- WORK REQUEST
Looking through the data below, work out how many lines have the word "been". Reply with that number only.

[Saved entries]
────────────────

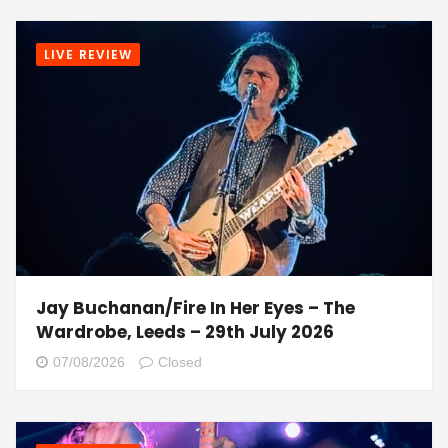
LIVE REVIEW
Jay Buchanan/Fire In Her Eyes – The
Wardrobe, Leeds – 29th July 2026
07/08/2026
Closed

────────────────

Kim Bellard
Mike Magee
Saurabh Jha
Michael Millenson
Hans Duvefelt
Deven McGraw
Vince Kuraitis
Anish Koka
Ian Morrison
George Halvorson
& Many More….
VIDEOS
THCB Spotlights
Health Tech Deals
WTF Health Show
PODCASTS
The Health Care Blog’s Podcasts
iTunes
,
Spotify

────────────────

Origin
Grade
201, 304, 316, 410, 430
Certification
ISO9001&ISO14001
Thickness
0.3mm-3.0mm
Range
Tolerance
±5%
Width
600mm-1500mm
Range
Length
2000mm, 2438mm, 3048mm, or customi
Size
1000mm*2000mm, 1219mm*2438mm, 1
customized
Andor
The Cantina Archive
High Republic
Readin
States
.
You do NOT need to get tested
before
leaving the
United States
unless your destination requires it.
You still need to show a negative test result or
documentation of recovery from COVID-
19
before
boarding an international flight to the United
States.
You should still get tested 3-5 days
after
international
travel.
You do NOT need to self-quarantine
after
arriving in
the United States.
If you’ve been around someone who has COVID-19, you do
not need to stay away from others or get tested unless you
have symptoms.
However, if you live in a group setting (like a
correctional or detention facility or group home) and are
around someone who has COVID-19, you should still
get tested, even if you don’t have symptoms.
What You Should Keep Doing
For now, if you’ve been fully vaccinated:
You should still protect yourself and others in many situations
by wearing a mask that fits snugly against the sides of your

────────────────

- REPLY TO THE EXERCISE
2